US Attorney for Massachusetts said, the first hearing for the murder-for-hire charge against Mohammed Chowdhary, 46, the husband, was held on Tuesday, January 17, 2023, pending the Friday detention hearing. An informant first tipped the authorities in November who provided his phone number to law enforcement.
An undercover agent posing as a contract killer then contacted him, authorities said. Prosecutors alleged that Chowdhury met the undercover agent and agreed to pay $4,000 per killing.
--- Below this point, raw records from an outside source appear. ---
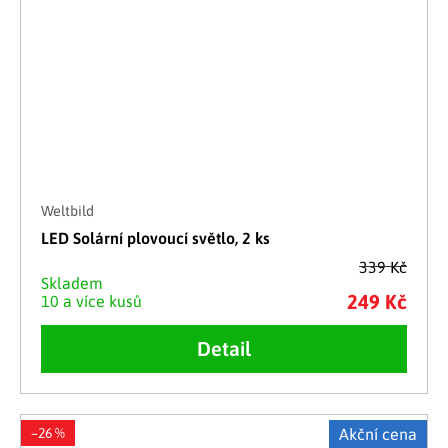
Weltbild
LED Solární plovoucí světlo, 2 ks
339 Kč
Skladem
249 Kč
10 a více kusů
Detail
–26 %
Akční cena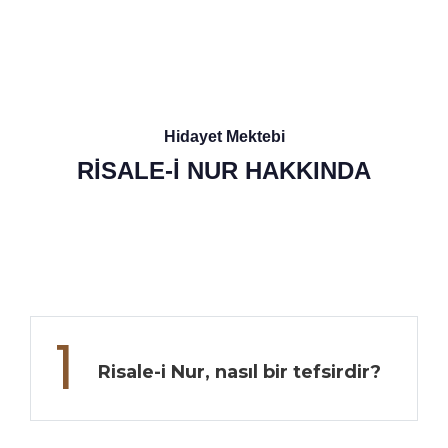
Hidayet Mektebi
RİSALE-İ NUR HAKKINDA
1
Risale-i Nur, nasıl bir tefsirdir?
According to the prosecution, he gave his wife and her boyfriend's pictures, to the agent. Apart from that, Chowdhury also provided their addresses and places of employment, and work schedules. Chowdhury allegedly paid a $500 deposit on Tuesday which then led to his arrest before meeting him on numerous occasions between December 2022 and January 2023.
US Attorney Massachusetts while sharing the news release on Twitter also wrote, "Boston man arrested for engaging in murder-for-hire targeting his wife and her boyfriend."
Boston man arrested for engaging in murder-for-hire targeting his wife and her boyfriend https://t.co/EafK4WwaDY— U.S. Attorney Massachusetts (@DMAnews1) January 18, 2023
To avoid becoming a suspect, Chowdhury instructed the undercover agents to rob and beat his wife and her boyfriend. Supposedly, Chowdhury questioned the agents, “So how we gonna disappear his, uh, body?” and stated, “No evidence. No evidence. No evidence from like, you know, that, uh, I did something, you know?”
Chowdhury then told the individual that he needed the “murder done as soon as possible” and that he would “get the money to do so, even by robbing a store if necessary to obtain the funds,” prosecutors said, Boston 25 reported.
Chowdhury was accused of breaking an abuse prevention order that forbade him from harassing, contacting, or approaching his wife in any way in Boston Municipal Court in October 2019.
The charging statute calls for a fine of up to $250,000, three years of supervised release, and a maximum prison term of ten years. A federal district court judge will impose sentences in accordance with the laws and U.S. Sentencing Guidelines that control how sentences are determined in criminal cases.